Ein Bundesrichter hat vorübergehend die Durchsetzung eines Stopps gegen den Predictive-Marktbetreiber Kalshi durch die Regulierungsbehörde des Bundesstaates Tennessee gestoppt, was einen ersten Rückschlag bei der bislang schärfsten Durchsetzung von Sportwettenverträgen in diesem Bundesstaat darstellt. Der US-Bezirksrichter Aleta Trauger genehmigte eine vorläufige einstweilige Verfügung gegen Kalshi, die die Tennessee Sports Wagering Commission und den Generalstaatsanwalt daran hindert, während des Verfahrens Durchsetzungsmaßnahmen zu ergreifen. Das Urteil stellte fest, dass eine Fortsetzung der Durchsetzung durch den Bundesstaat Kalshi unersetzlichen Schaden zufügen könnte und die Klage wahrscheinlich Erfolg haben wird.

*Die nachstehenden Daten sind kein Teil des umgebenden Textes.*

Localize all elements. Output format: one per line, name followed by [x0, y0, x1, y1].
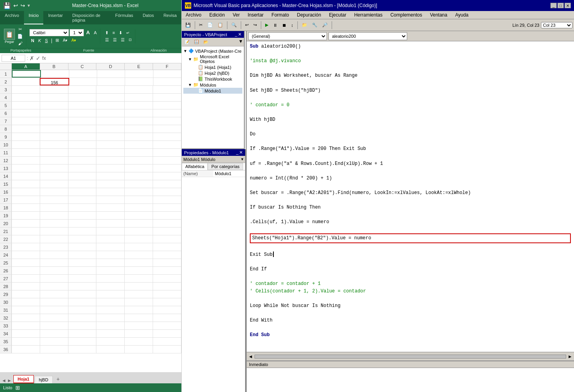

Zuvor hatte Tennessee Kalshi, Polymarket und Crypto .com angewiesen, den Verkauf von Sportwettenverträgen an Einwohner des Bundesstaates einzustellen, offene Verträge für ungültig zu erklären und Kundengelder zurückzuzahlen, sowie den Geschäftsbetrieb im Bundesstaat bis zum 31. Januar einzustellen. Die Regulierungsbehörde warnte, dass Verstöße mit einer Geldstrafe von bis zu 25.000 US-Dollar pro Verstoß belegt werden könnten und strafrechtliche Konsequenzen nach sich ziehen könnten. Kalshi reichte daraufhin eine Bundesklage ein und argumentierte, dass es als ein vom Commodity Futures Trading Commission (CFTC) regulierter Marktplatz für Derivate durch Bundesrecht priorisiert sei und nicht den staatlichen Glücksspielgesetzen unterliege.
Traugers vorläufige Verfügung löst den Streit zwischen Bundes- und Landesrecht noch nicht vollständig, aber vor der ersten Anhörung am 26. Januar wurde die Durchsetzung durch den Bundesstaat vorerst gestoppt, um Kalshi Zeit für den Betrieb in Tennessee zu verschaffen. Rechtsexperten weisen darauf hin, dass dies darauf hindeutet, dass einige Bundesrichter die Prioritätsargumentation von Kalshi anerkennen, insbesondere im Kontext der zunehmenden Konflikte zwischen Predictive Markets und staatlicher Glücksspielregulierung.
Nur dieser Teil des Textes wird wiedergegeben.